There are no easy answers in a healthcare crisis, especially when the demand for certain life-saving or sustaining treatments become greater than its availability.
Justice and equality (non-maleficence) require us to provide healthcare for everyone who will benefit and yet if the availability of certain resources are limited then decisions are made which are often unjust and lack equality.
People with disabilities and the elderly are considered to be more likely to die from Covid-19 and therefore they may be denied life-saving or sustaining treatments to enable a person who is viewed as more likely to survive to receive treatment.
In a utilitarian sense, this approach seems rational, but when considering justice and equality these measures fail because they are based on selecting who will live and who will die based on personal beliefs that are often linked to negative or discriminatory attitudes or ideologies concerning people requiring different care.
A situation where a person chooses not to receive treatment because they have accepted that they are unlikely to survive or decided that the treatment outweighs the possible benefits is different because no one is imposing the withholding of treatment.
A situation where a person is truly dying and the treatment is futile, whether that person is 30 or 90 years of age is different.

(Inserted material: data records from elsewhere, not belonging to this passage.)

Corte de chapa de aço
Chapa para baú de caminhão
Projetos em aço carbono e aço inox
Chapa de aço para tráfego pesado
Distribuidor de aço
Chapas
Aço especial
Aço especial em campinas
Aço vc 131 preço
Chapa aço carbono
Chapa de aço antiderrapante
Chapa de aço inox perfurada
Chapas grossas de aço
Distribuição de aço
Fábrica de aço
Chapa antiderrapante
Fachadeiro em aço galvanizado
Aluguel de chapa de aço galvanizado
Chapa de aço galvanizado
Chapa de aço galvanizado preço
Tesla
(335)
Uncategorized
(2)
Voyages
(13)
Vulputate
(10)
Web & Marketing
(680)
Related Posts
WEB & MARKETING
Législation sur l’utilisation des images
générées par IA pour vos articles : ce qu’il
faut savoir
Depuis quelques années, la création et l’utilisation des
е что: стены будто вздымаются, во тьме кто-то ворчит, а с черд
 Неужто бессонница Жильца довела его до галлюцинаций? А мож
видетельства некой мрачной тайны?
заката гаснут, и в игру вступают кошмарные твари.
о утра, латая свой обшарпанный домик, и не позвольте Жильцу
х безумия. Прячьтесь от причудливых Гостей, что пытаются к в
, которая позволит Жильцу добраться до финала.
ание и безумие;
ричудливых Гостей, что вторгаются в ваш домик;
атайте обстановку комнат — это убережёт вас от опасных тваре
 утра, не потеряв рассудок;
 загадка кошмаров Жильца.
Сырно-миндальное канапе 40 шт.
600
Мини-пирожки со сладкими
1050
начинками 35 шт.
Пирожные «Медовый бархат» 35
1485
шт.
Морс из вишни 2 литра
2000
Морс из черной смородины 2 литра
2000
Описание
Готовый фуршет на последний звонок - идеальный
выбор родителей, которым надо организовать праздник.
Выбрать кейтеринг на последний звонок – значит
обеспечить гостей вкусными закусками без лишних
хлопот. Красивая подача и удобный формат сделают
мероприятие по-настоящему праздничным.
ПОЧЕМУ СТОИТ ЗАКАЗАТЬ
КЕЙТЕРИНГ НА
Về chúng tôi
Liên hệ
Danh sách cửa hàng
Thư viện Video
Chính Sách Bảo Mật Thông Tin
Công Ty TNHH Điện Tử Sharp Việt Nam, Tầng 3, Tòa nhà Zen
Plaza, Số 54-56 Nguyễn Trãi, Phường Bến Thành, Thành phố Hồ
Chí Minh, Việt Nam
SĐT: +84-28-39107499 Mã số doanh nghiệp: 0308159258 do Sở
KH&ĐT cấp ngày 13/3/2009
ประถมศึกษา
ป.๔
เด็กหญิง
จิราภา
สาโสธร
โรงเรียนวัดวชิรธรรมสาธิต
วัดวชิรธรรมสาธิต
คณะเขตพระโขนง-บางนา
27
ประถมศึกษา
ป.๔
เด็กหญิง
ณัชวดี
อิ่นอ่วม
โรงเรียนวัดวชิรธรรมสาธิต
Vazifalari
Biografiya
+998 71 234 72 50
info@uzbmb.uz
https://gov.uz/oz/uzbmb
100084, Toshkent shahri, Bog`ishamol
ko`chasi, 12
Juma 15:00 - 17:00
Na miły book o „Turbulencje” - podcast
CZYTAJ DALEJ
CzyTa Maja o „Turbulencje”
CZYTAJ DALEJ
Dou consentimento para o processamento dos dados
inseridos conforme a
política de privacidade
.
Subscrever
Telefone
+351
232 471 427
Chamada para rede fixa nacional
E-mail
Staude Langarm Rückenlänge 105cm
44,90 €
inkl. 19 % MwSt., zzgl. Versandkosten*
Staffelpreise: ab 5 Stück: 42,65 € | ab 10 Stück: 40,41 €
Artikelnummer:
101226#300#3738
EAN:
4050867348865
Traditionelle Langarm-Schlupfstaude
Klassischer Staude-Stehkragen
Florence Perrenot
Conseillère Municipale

There is no societal obligation to provide treatment that lacks benefit or is medically futile. In this circumstance the person is not deemed futile but the treatment is futile.
People with disabilities are genuinely fear that they will not be considered “worthy” for treatment, even when the benefit of the treatment is recovery. Further to that, some people with disabilities already require ventilator support to live. Should these people be denied ventilator support or have it withdrawn against their needs and wishes simply because another person requires a ventilator?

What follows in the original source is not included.